Maus & NIght
Comparing and Contrasting Art Spiegelman's Holocaust Memoirs Maus I and II and Elie Weisel's Holocaust Memoir Night
Art Spiegelman's comic book-like illustrated stories, based on his elderly father Vladek's recollections of his parents' early life in Poland; their subsequent experiences at Auschwitz, and their later life in America, Maus I: My Father Bleeds History (1973) and Maus II: And Here My Troubles Began (1987), and Elie Weisel's autobiographical first-hand memoir Night (1960), are, respectively, books about fathers, sons, and the Holocaust. Art Spiegelman's format and style of presentation, of the horrific stories contained within his innocently humorous-looking Maus comic books, however, are extremely unusual examples of Holocaust stories, while Elie Weisel's autobiographical memoir of the Holocaust follows a traditional format.
Characters in both of Spiegelman's comic book-like Maus books are depicted as mice (anti-Jewish World War II German and other European propaganda often compared Jews to vermin; it is from that inspiration that Spiegelman draws his highly ironic characterizations of Jews as mice in concentration camps (and their German (and occasionally other nationalities of) oppressors as pigs).
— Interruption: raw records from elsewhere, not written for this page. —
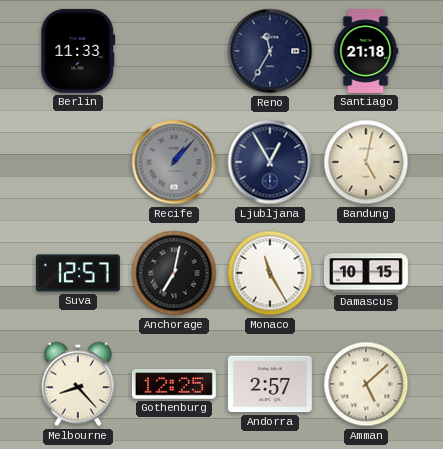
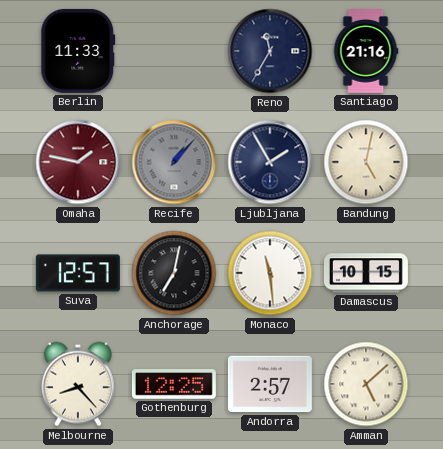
Santiago: 21:18 -> 21:16
Omaha: none -> 1:47
Ljubljana: 12:55 -> 1:55
Monaco: 11:25 -> 11:29
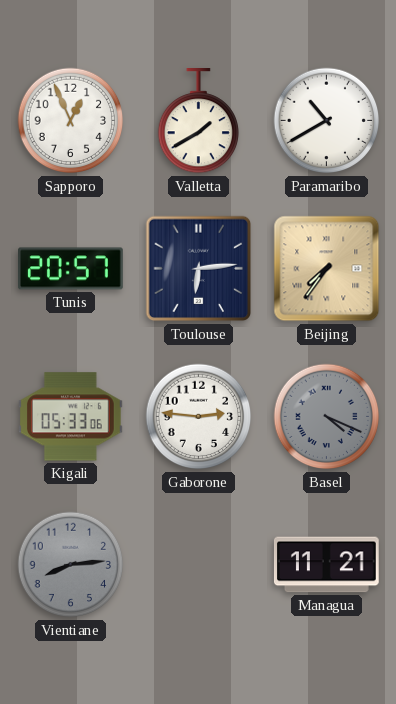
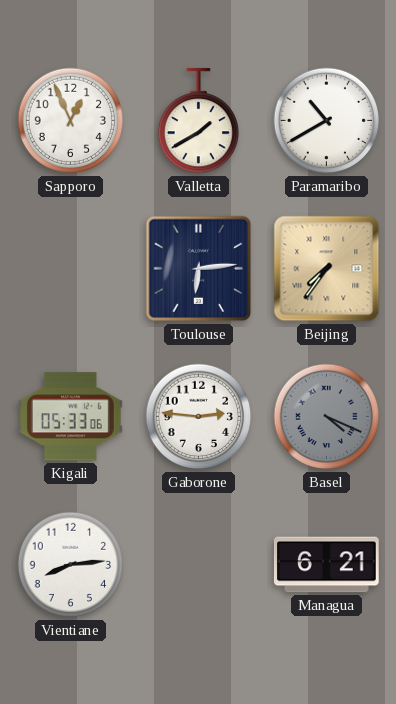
Tunis: 20:57 -> none
Vientiane dial: grey -> white
Managua: 11:21 -> 6:21
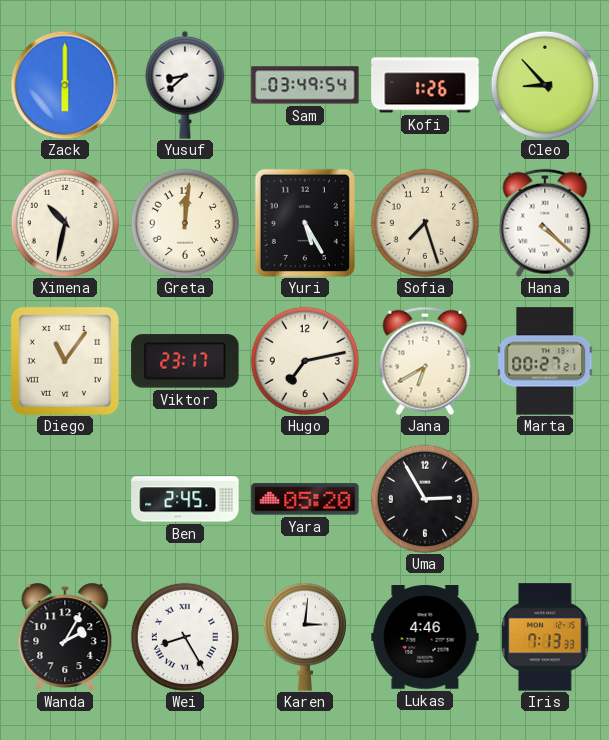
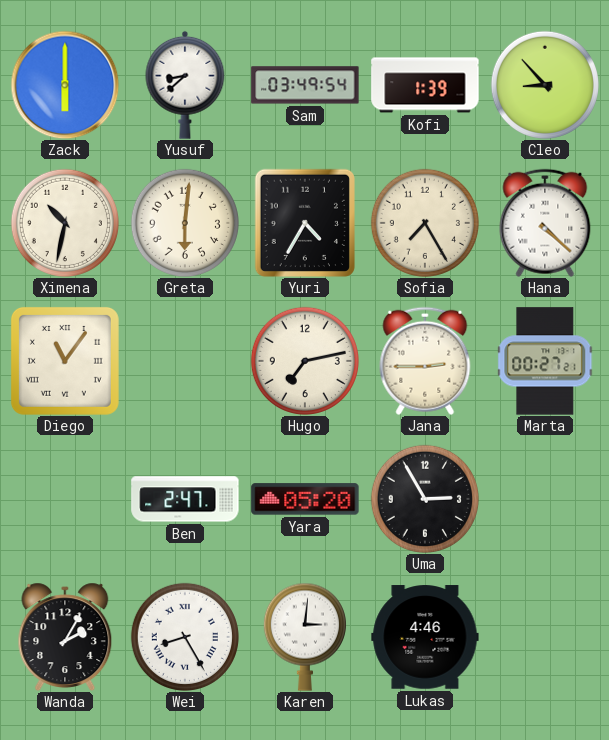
Kofi: 1:26 -> 1:39
Greta: 12:01 -> 6:01
Yuri: 5:25 -> 4:35
Sofia: 7:27 -> 7:25
Viktor: 23:17 -> none
Jana: 6:40 -> 2:45
Ben: 2:45 -> 2:47
Iris: 7:13 -> none
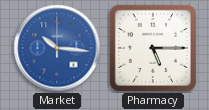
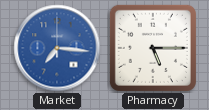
Market: 10:16 -> 7:16
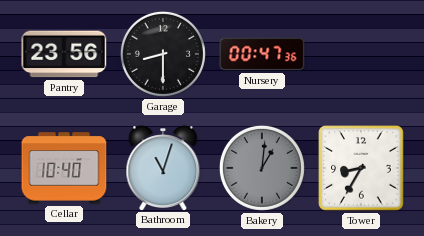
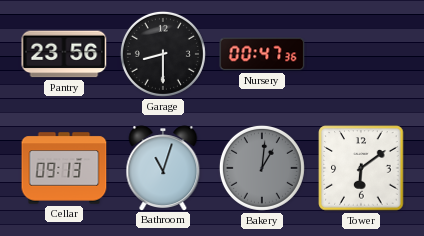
Cellar: 10:40 -> 09:13
Tower: 8:35 -> 6:09
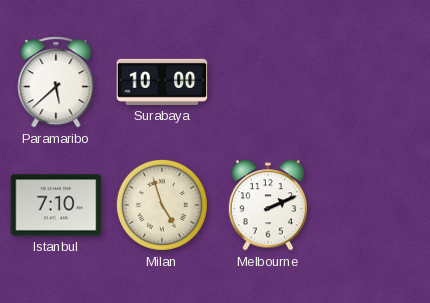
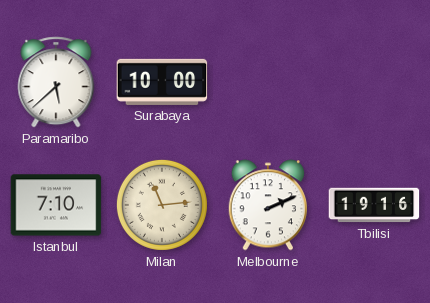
Milan: 4:57 -> 11:14
Tbilisi: none -> 19:16
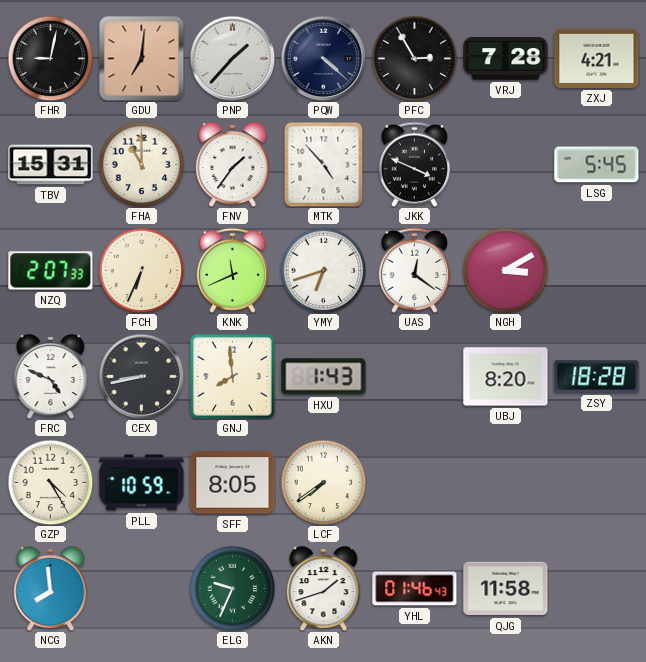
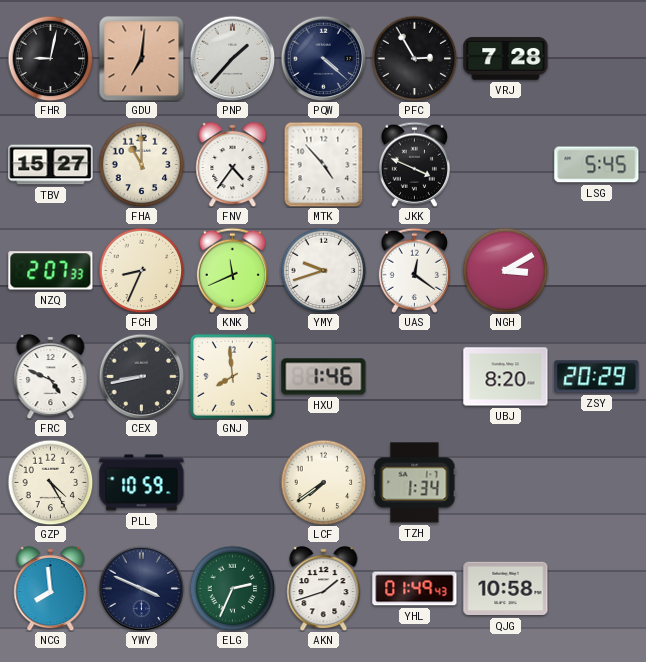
ZXJ: 4:21 -> none
TBV: 15:31 -> 15:27
FNV: 1:36 -> 4:36
FCH: 6:34 -> 8:34
YMY: 6:42 -> 9:42
HXU: 1:43 -> 1:46
ZSY: 18:28 -> 20:29
SFF: 8:05 -> none
TZH: none -> 1:34
YWY: none -> 3:49
ELG: 9:34 -> 2:34
YHL: 01:46 -> 01:49
QJG: 11:58 -> 10:58
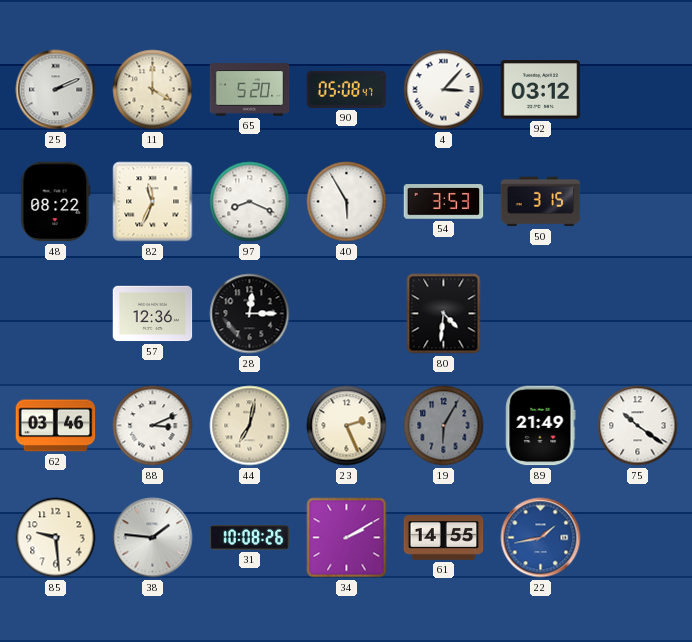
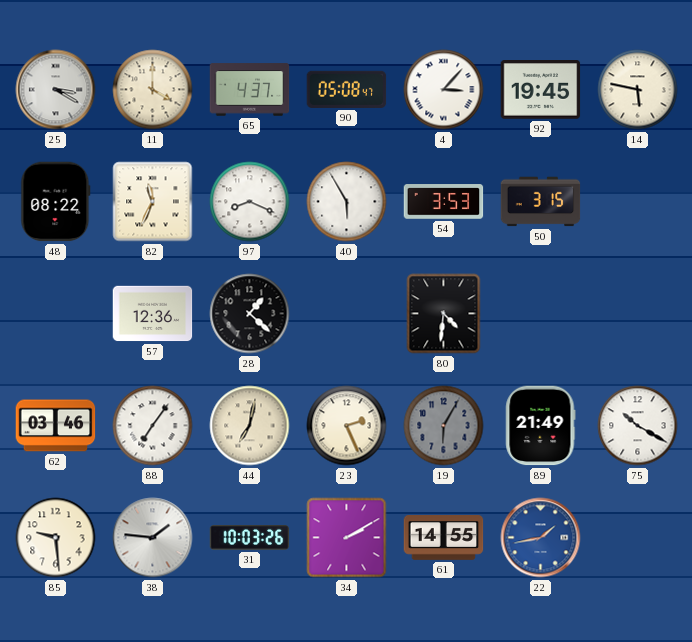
25: 2:11 -> 3:20
65: 5:20 -> 4:37
92: 03:12 -> 19:45
14: none -> 5:47
28: 12:15 -> 1:22
88: 3:11 -> 7:06
75: 10:21 -> 10:20
31: 10:08 -> 10:03
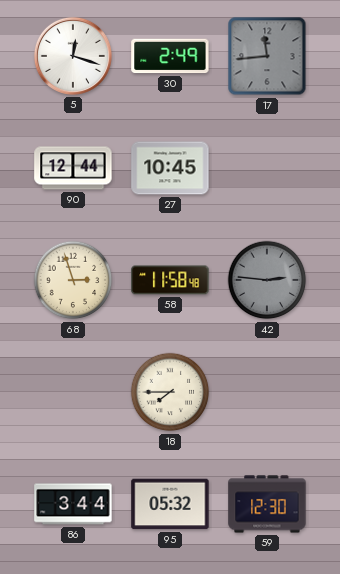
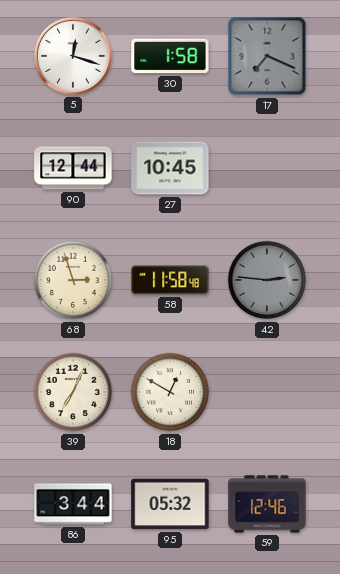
30: 2:49 -> 1:58
17: 11:44 -> 7:19
39: none -> 7:04
18: 7:45 -> 12:50
59: 12:30 -> 12:46
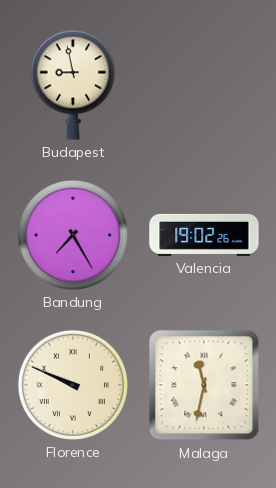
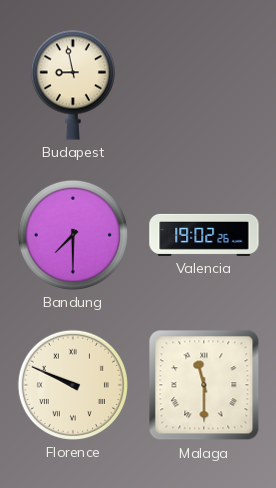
Bandung: 7:25 -> 7:30
Malaga: 11:32 -> 11:30
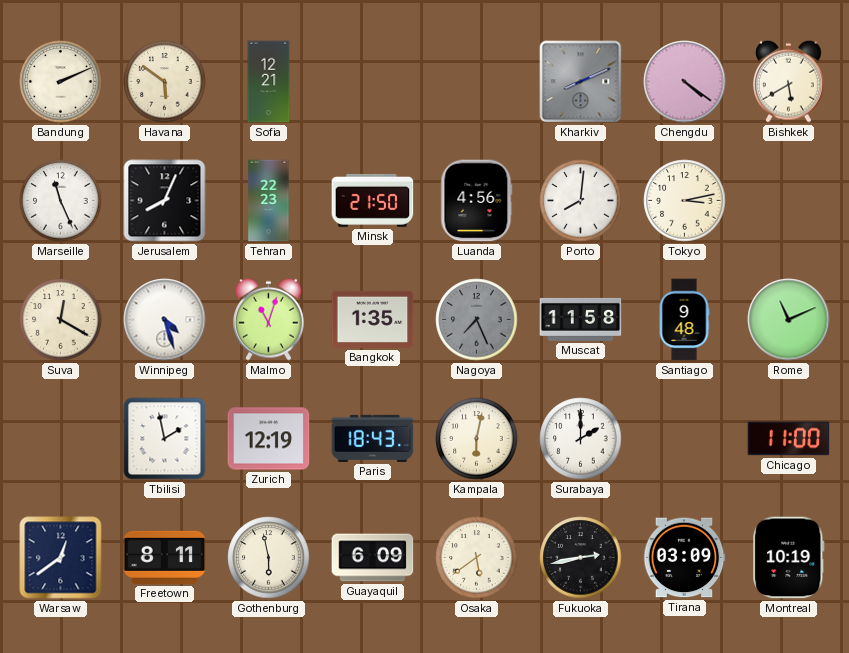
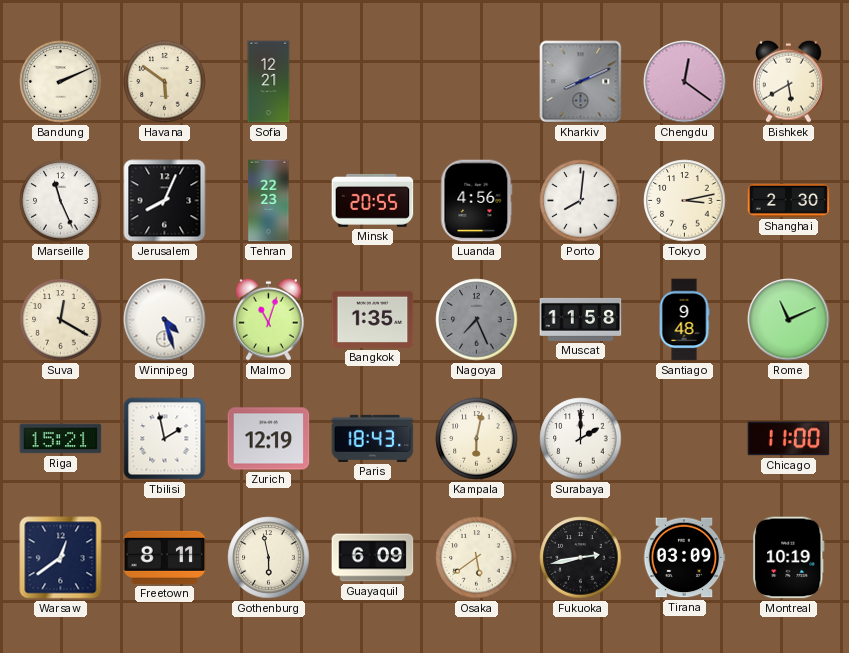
Chengdu: 4:21 -> 12:21
Minsk: 21:50 -> 20:55
Shanghai: none -> 2:30
Riga: none -> 15:21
Moreover, the entire concept of Spiegelman's Maus books (e.g., Holocaust stories in comic book form) is altogether an extremely ironic one. Elie Weisel's memoir Night, on the other hand, is a straightforward account, in traditional memoir form, of how Elie and his father (and their entire family) were taken by the Nazis to concentration camps during World War II.
At the end of Night, Elie, who is only 14 years old when sent to Auschwitz, emerges from his ordeal a person much different from his father: more realistic, more practical, and in many ways wiser about life than his father ever was. In Maus, Art, the son of a Holocaust survivor (just as Elie is the son in Night) is also a much different person from his father, although not due to any personal ordeals he himself has experienced, as Elie Weisel did during the Holocaust. Art was born in the United States, where his parents emigrated after surviving the Holocaust.
Eli was the only boy in his family (he had three sisters), but Art is an only child. However, Art lives in the shadow of a deceased older brother, Richieu, whom he never knew, and who was born in Poland but perished during the war years. Also, one of the major differences "between the lines," so to speak, between Elie Weisel's Night and Art Spiegelman's Maus books, is that Elie's experiences during the Holocaust make him feel separate and different from his father (even before his father dies inside Buchenwald after both father and son are forced to participate in the Death March between Auschwitz and Buchenwald), but Art, who feels distant from his father at first, feels closer to him after his father reveals to Art his parents' long held memories of the terrible World War II years in their (then) young and promising lives.
Before they and their families are sent to Auschwitz, Art's father is a practical young businessman, who is set up with his own factory by his prosperous and generous father-in-law. Elie's father is less practical and more of a dreamer. He is a spiritual leader of his community before the Holocaust, and as such, he often seems more concerned about his community than even his family or himself. Art's father, on the other hand, is a devoted and very demonstrative husband and father to Richieu.